Drug distributors advocate in West Virginia opioid trial
After just five days of testimony, attorneys representing the nation’s three largest drug distributors have rested their defense in the landmark opioid lawsuit in West Virginia federal court.
After attempting to blame several other parties, from drug makers to doctors prescribing bills, the distributors’ latest expert witness questioned the nature of a supposed opioid epidemic.
Stephenie Colston, who has professionally managed treatment programs and oversaw the distribution of federal funds to state and local governments to fight opioid and substance-related disorders, argued that instead of an individual opioid crisis , the country has long faced “a series of evolving crises.” from drug to drug. Colston cited recent data from the West Virginia Department of Health and Human Resources showing a slight increase in methamphetamine overdoses to prove his point.
“Pointing the finger at any of these substances is not quite what I consider accurate,” she said.
But when Huntington’s attorney Paul Farrell asked Colston if the multi-drug abuse problem was significantly interfering with public health in Cabell County, she replied, âAbsolutely.
Colston’s testimony went further than previous defense witnesses, who echoed the companies’ argument that doctors sparked the drug crisis because they prescribed too many painkillers.
Cabell County Commission and Town of Huntington Sue “Big Three” prescription drug distributors – McKesson, Cardinal Health and AmerisourceBergen – alleging they fueled the opioid epidemic by flooding the region with strong painkillers such as OxyContin.
But distributors’ witnesses testified that a huge spike in opioid prescriptions started and fueled the crisis. They say demand has boosted supply: the number of pain pills prescribed matches the number of pills dispensed by pharmacies and shipped by distributors.
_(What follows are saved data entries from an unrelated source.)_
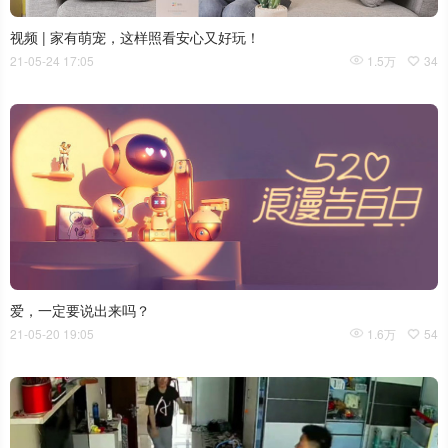
视频 | 家有萌宠，这样照看安心又好玩！
21-05-24 17:05
1.5万
34
爱，一定要说出来吗？
21-05-20 19:05
1.6万
54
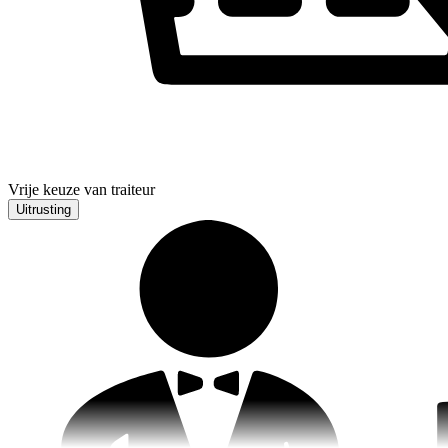
Vrije keuze van traiteur
Uitrusting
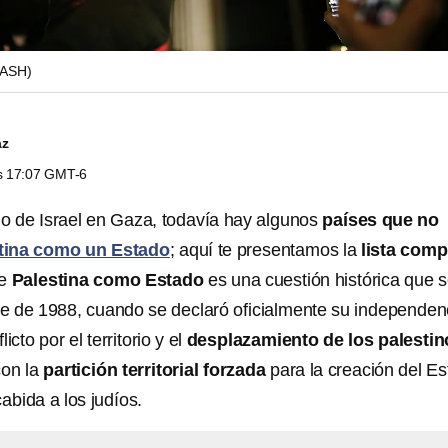
ASH)
az
as 17:07 GMT-6
io de Israel en Gaza, todavía hay algunos
países que no
tina como un Estado
; aquí te presentamos la
lista comp
de
Palestina como Estado
es una cuestión histórica que 
 de 1988, cuando se declaró oficialmente su independen
icto por el territorio y el
desplazamiento de los palestin
on la
partición territorial forzada
para la creación del E
cabida a los judíos.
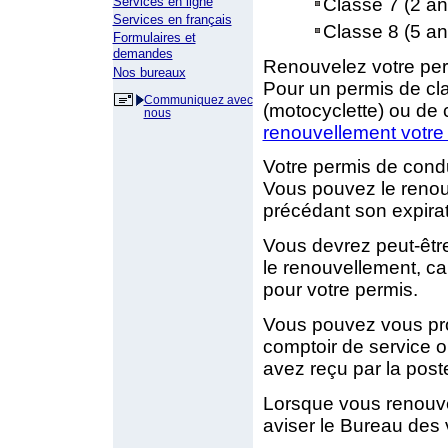
Classe 7 (2 an
Services en ligne
Services en français
Classe 8 (5 an
Formulaires et
demandes
Renouvelez votre perm
Nos bureaux
Pour un permis de clas
Communiquez avec
(motocyclette) ou de c
nous
renouvellement votre 
Votre permis de condu
Vous pouvez le renou
précédant son expirat
Vous devrez peut-êtr
le renouvellement, ca
pour votre permis.
Vous pouvez vous pro
comptoir de service o
avez reçu par la post
Lorsque vous renouve
aviser le Bureau des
Distributors called in witnesses who said the increase in opioid prescriptions in the late 1990s and 2000s followed a nationwide change in the “standard of care” for the drug. treatment of people with pain. Doctors were encouraged to prescribe pain relievers by Purdue Pharma, the makers of OxyContin.
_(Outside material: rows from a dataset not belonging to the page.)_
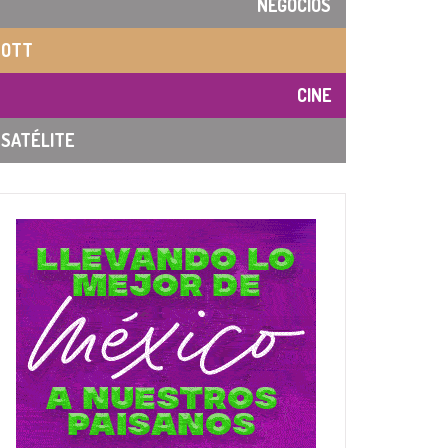
NEGOCIOS
OTT
CINE
SATÉLITE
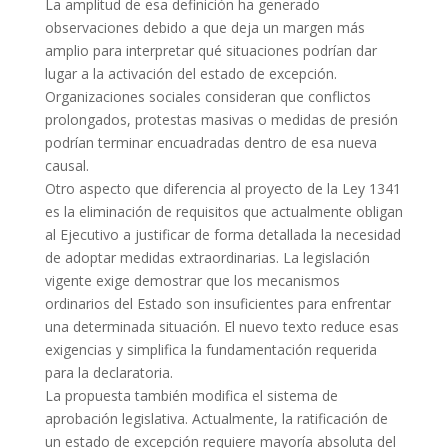
La amplitud de esa definición ha generado
observaciones debido a que deja un margen más
amplio para interpretar qué situaciones podrían dar
lugar a la activación del estado de excepción.
Organizaciones sociales consideran que conflictos
prolongados, protestas masivas o medidas de presión
podrían terminar encuadradas dentro de esa nueva
causal.
Otro aspecto que diferencia al proyecto de la Ley 1341
es la eliminación de requisitos que actualmente obligan
al Ejecutivo a justificar de forma detallada la necesidad
de adoptar medidas extraordinarias. La legislación
vigente exige demostrar que los mecanismos
ordinarios del Estado son insuficientes para enfrentar
una determinada situación. El nuevo texto reduce esas
exigencias y simplifica la fundamentación requerida
para la declaratoria.
La propuesta también modifica el sistema de
aprobación legislativa. Actualmente, la ratificación de
un estado de excepción requiere mayoría absoluta del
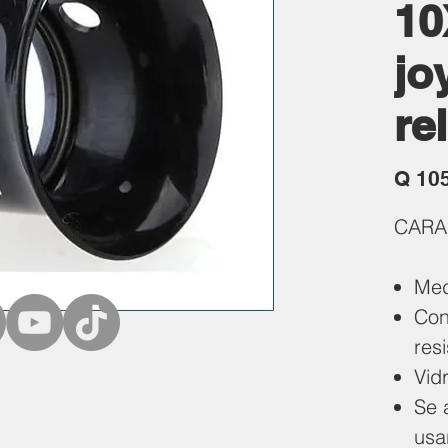
10
jo
re
Q 10
CARA
Med
Con
res
Vid
Se 
usa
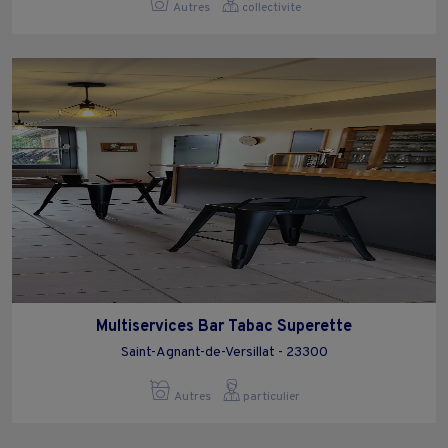
Autres
collectivite
Multiservices Bar Tabac Superette
Saint-Agnant-de-Versillat - 23300
Autres
particulier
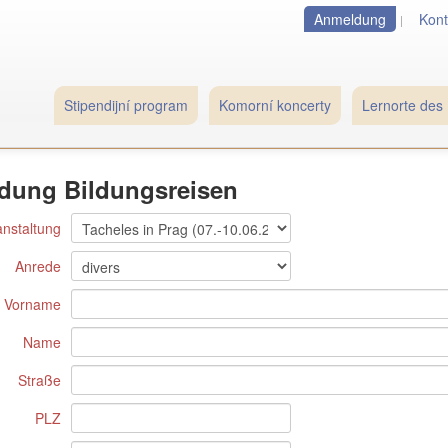
Anmeldung
Kont
Stipendijní program
Komorní koncerty
Lernorte des 
dung Bildungsreisen
anstaltung
Anrede
Vorname
Name
Straße
PLZ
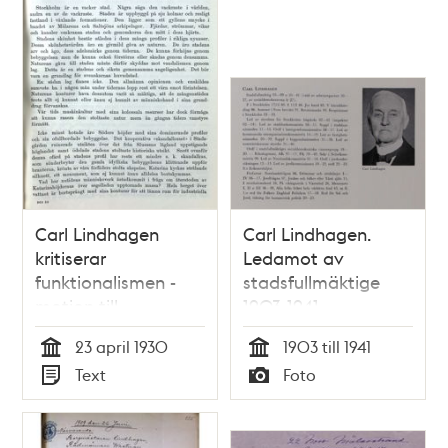
Carl Lindhagen
Carl Lindhagen.
kritiserar
Ledamot av
funktionalismen -
stadsfullmäktige
motion till
1903-1941
stadsfullmäktige
23 april 1930
1903 till 1941
1930
Tid
Tid
Text
Foto
Typ
Typ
“Many doctors have adopted the philosophy that you increase the dose of opioids until someone is better,” said Dr. Tim Deer, a Charleston-based pain specialist who testified on behalf of the distributors during the test last week. “And there was no cap.”
In the late 1990s, Deer was paid by Purdue Pharma to speak at events across the state including Charleston and Huntington, he acknowledged during his testimony. At the time, Purdue was marketing OxyContin as a non-addictive drug to treat patients with chronic pain. Deer said he received up to $ 1,000 for each conference, but did not use the company’s promotional materials during his presentations.
âIt was a bit of a problem with them,â he said.
Deer said he severed ties with Purdue several years later after some of the drugmaker’s other stakeholders said it was safe to prescribe OxyContin to alcoholics.
âI felt it was totally crazy,â Deer said. “Every piece of information says it’s wrong.”
But that hasn’t stopped others from jumping on the painkiller bandwagon, even groups supposed to protect the health of patients.
The West Virginia Medical Council, which licenses physicians, issued policy statements in 1997, 2005, and 2013 that supported prescribing opioids and ordering physicians to aggressively treat pain – and told them to assured that they would not be sanctioned if they did. In 2008, the council also sent copies of a book to doctors across the state that recommended using prescription opioids as the first and best option for patients with chronic pain.
Throughout the trial, attorneys representing Huntington and Cabell County said the oversupply of prescription opioids led to the painkillers being diverted to the black market, leading to an increase in drug overdose deaths. . West Virginia has the highest fatal overdose rate in the country.
Drug distributors presented witnesses who testified that once pain relievers are prescribed by doctors and dispensed by pharmacies, companies no longer have control over them.
City and county attorneys allege people addicted to prescription opioids switched to heroin use a decade ago after state began cracking down on so-called pain management clinics and state legislators have adopted measures to reduce pain medication prescriptions.
Lawyers for drug wholesalers dispute the idea that prescription pain relievers were used as a gateway to heroin use. Company lawyers have also repeatedly argued that distributors are too far removed from opioid abuse to be held accountable.
“[Cabell County and Huntington] say that abuse leads to subsequent use of illegal drugs, âsaid Tim Hester, who represents McKesson. âWell, it involves a crime of prescription opioid abuse followed by a crime of drug trafficking followed by a crime of drug trafficking followed by a crime involving drug buyers, drug users, intravenous drug users and others who acquire the drugs illegally. “
The defense has also tried to argue that Cabell and Huntington County are suing distributors for huge sums, while West Virginia holds millions of unspent federal dollars meant to curb the opioid crisis. According to a 2020 report released by the Office of the Inspector General of the US Department of Health and Human Services, West Virginia spent only 34% of the $ 12 million it was awarded by DHHS in 2018 and 2019 – a lower percentage than any other state.
Lawyers for both sides will return to the Charleston federal courtroom on July 27 to deliver argument. U.S. District Judge David Faber is expected to decide the case in the coming weeks.